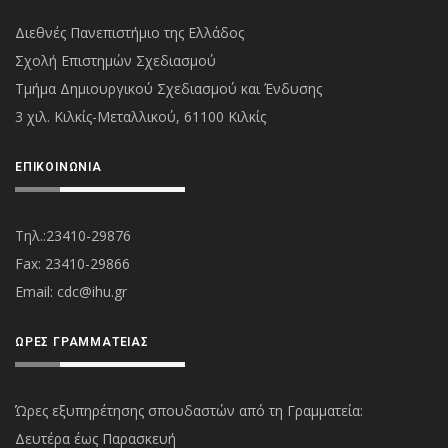
Διεθνές Πανεπιστήμιο της Ελλάδος
Σχολή Επιστημών Σχεδιασμού
Τμήμα Δημιουργικού Σχεδιασμού και Ένδυσης
3 χιλ. Κιλκίς-Μεταλλικού, 61100 Κιλκίς
ΕΠΙΚΟΙΝΩΝΊΑ
Τηλ.:23410-29876
Fax: 23410-29866
Εmail:
cdc@ihu.gr
ΏΡΕΣ ΓΡΑΜΜΑΤΕΊΑΣ
Ώρες εξυπηρέτησης σπουδαστών από τη Γραμματεία:
Δευτέρα έως Παρασκευή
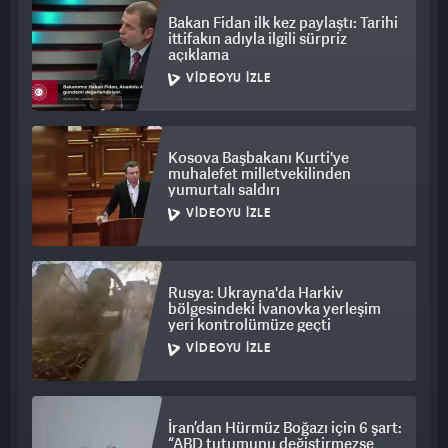
Bakan Fidan ilk kez paylaştı: Tarihi
ittifakın adıyla ilgili sürpriz
açıklama
VIDEOYU İZLE
Kosova Başbakanı Kurti'ye
muhalefet milletvekilinden
yumurtalı saldırı
VIDEOYU İZLE
Rusya: Ukrayna'da Harkiv
bölgesindeki İvanovka yerleşim
yeri kontrolümüze geçti
VIDEOYU İZLE
İran’dan Hürmüz Boğazı için 6 şart:
“ABD tutumunu değiştirmezse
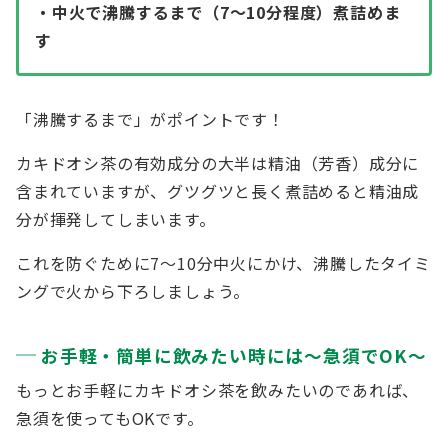
・中火で沸騰するまで（7～10分程度）煮詰めま
す
「沸騰するまで」がポイントです！
カキドオシ茶の有効成分の大半は精油（芳香）成分に
含まれていますが、グツグツと長く煮詰めると精油成
分が揮発してしまいます。
これを防ぐために7～10分中火にかけ、沸騰したタイミ
ングで火から下ろしましょう。
お手軽・簡単に飲みたい時には～急須でOK～
もっとお手軽にカキドオシ茶を飲みたいのであれば、
急須を使ってもOKです。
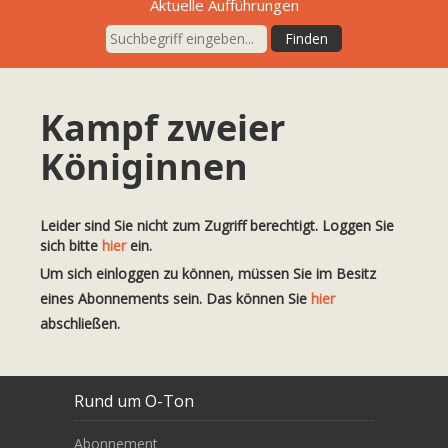
Aktuelle Aufführungen
Kampf zweier
Königinnen
Leider sind Sie nicht zum Zugriff berechtigt. Loggen Sie
sich bitte
hier
ein.
Um sich einloggen zu können, müssen Sie im Besitz
eines Abonnements sein. Das können Sie
hier
abschließen.
Rund um O-Ton
Abonnement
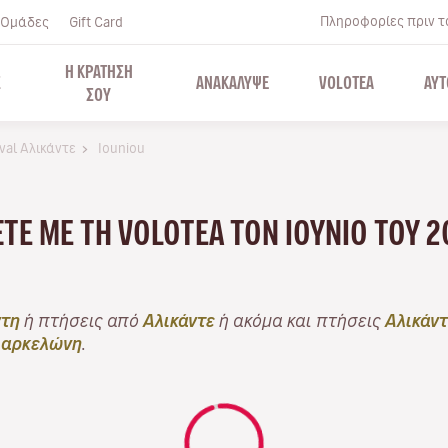
Πληροφορίες πριν το
Ομάδες
Gift Card
Η ΚΡΑΤΗΣΗ
Σ
ΑΝΑΚΑΛΥΨΕ
VOLOTEA
ΑΥΤ
ΣΟΥ
ival Αλικάντε
Iouniou
ΆΞΤΕ ΜΕ ΤΗ VOLOTEA ΤΟΝ ΙΟΎΝΙΟ ΤΟΥ 
τη
ή πτήσεις από
Αλικάντε
ή ακόμα και πτήσεις
Αλικάν
αρκελώνη
.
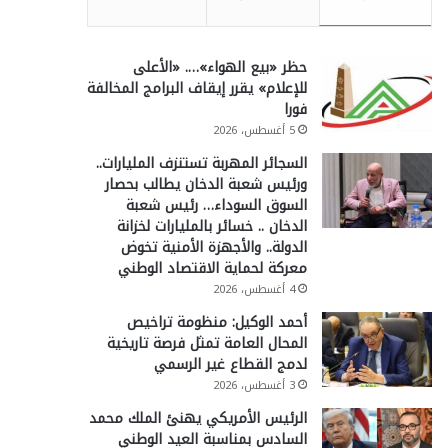
حظر «بيع الهواء»…. «الأعلى
للإعلام» يقرر إيقاف البرامج المخالفة
فورا
5 أغسطس، 2026
السجائر المهربة تستنزف المليارات..
ورئيس شعبة الدخان يطالب بحصار
السوق السوداء… رئيس شعبة
الدخان .. خسائر بالمليارات لخزانة
الدولة.. والأجهزة الأمنية تخوض
معركة لحماية الاقتصاد الوطني
4 أغسطس، 2026
أحمد الوكيل: منظومة تراخيص
المحال العامة تمثل فرصة تاريخية
لدمج القطاع غير الرسمي
3 أغسطس، 2026
الرئيس الأمريكي يهنئ الملك محمد
السادس بمناسبة العيد الوطني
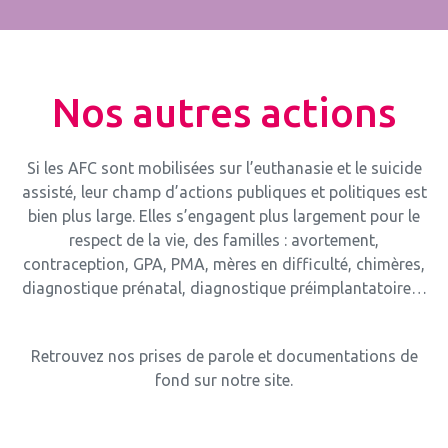
Nos autres actions
Si les AFC sont mobilisées sur l’euthanasie et le suicide
assisté, leur champ d’actions publiques et politiques est
bien plus large. Elles s’engagent plus largement pour le
respect de la vie, des familles : avortement,
contraception, GPA, PMA, mères en difficulté, chimères,
diagnostique prénatal, diagnostique préimplantatoire…
Retrouvez nos prises de parole et documentations de
fond sur notre site.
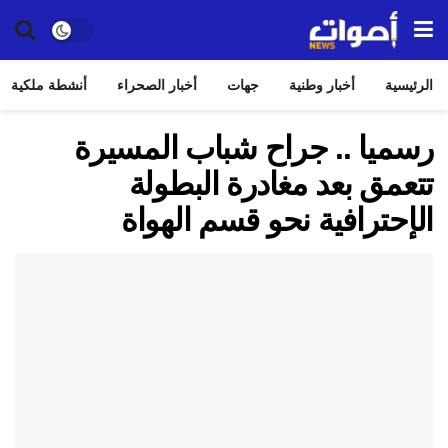
الرئيسية
أخبار وطنية
جهات
أخبار الصحراء
أنشطة ملكية
رسميا .. جراح شباب المسيرة
تتعمق بعد مغادرة البطولة
الإحترافية نحو قسم الهواة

+ + + + +

### EXERCISE BRIEF
When the listing is transcribed, every line must match the original exactly, and the pictures must be left out.

### SOLVED EXERCISE
Διεθνές Πανεπιστήμιο της Ελλάδος
Σχολή Επιστημών Σχεδιασμού
Τμήμα Δημιουργικού Σχεδιασμού και Ένδυσης
3 χιλ. Κιλκίς-Μεταλλικού, 61100 Κιλκίς
ΕΠΙΚΟΙΝΩΝΊΑ
Τηλ.:23410-29876
Fax: 23410-29866
Εmail:
cdc@ihu.gr
ΏΡΕΣ ΓΡΑΜΜΑΤΕΊΑΣ
Ώρες εξυπηρέτησης σπουδαστών από τη Γραμματεία:
Δευτέρα έως Παρασκευή
Bakan Fidan ilk kez paylaştı: Tarihi
ittifakın adıyla ilgili sürpriz
açıklama
VIDEOYU İZLE
Kosova Başbakanı Kurti'ye
muhalefet milletvekilinden
yumurtalı saldırı
VIDEOYU İZLE
Rusya: Ukrayna'da Harkiv
bölgesindeki İvanovka yerleşim
yeri kontrolümüze geçti
VIDEOYU İZLE
İran’dan Hürmüz Boğazı için 6 şart:
“ABD tutumunu değiştirmezse
・中火で沸騰するまで（7～10分程度）煮詰めま
す
「沸騰するまで」がポイントです！
カキドオシ茶の有効成分の大半は精油（芳香）成分に
含まれていますが、グツグツと長く煮詰めると精油成
分が揮発してしまいます。
これを防ぐために7～10分中火にかけ、沸騰したタイミ
ングで火から下ろしましょう。
お手軽・簡単に飲みたい時には～急須でOK～
もっとお手軽にカキドオシ茶を飲みたいのであれば、
急須を使ってもOKです。
Aktuelle Aufführungen
Kampf zweier
Königinnen
Leider sind Sie nicht zum Zugriff berechtigt. Loggen Sie
sich bitte
hier
ein.
Um sich einloggen zu können, müssen Sie im Besitz
eines Abonnements sein. Das können Sie
hier
abschließen.
Rund um O-Ton
Abonnement
Πληροφορίες πριν το
Ομάδες
Gift Card
Η ΚΡΑΤΗΣΗ
Σ
ΑΝΑΚΑΛΥΨΕ
VOLOTEA
ΑΥΤ
ΣΟΥ
ival Αλικάντε
Iouniou
ΆΞΤΕ ΜΕ ΤΗ VOLOTEA ΤΟΝ ΙΟΎΝΙΟ ΤΟΥ 
τη
ή πτήσεις από
Αλικάντε
ή ακόμα και πτήσεις
Αλικάν
αρκελώνη
.
حظر «بيع الهواء»…. «الأعلى
للإعلام» يقرر إيقاف البرامج المخالفة
فورا
5 أغسطس، 2026
السجائر المهربة تستنزف المليارات..
ورئيس شعبة الدخان يطالب بحصار
السوق السوداء… رئيس شعبة
الدخان .. خسائر بالمليارات لخزانة
الدولة.. والأجهزة الأمنية تخوض
معركة لحماية الاقتصاد الوطني
4 أغسطس، 2026
أحمد الوكيل: منظومة تراخيص
المحال العامة تمثل فرصة تاريخية
لدمج القطاع غير الرسمي
3 أغسطس، 2026
الرئيس الأمريكي يهنئ الملك محمد
السادس بمناسبة العيد الوطني
Nos autres actions
Si les AFC sont mobilisées sur l’euthanasie et le suicide
assisté, leur champ d’actions publiques et politiques est
bien plus large. Elles s’engagent plus largement pour le
respect de la vie, des familles : avortement,
contraception, GPA, PMA, mères en difficulté, chimères,
diagnostique prénatal, diagnostique préimplantatoire…
Retrouvez nos prises de parole et documentations de
fond sur notre site.
الرئيسية
أخبار وطنية
جهات
أخبار الصحراء
أنشطة ملكية
رسميا .. جراح شباب المسيرة
تتعمق بعد مغادرة البطولة
الإحترافية نحو قسم الهواة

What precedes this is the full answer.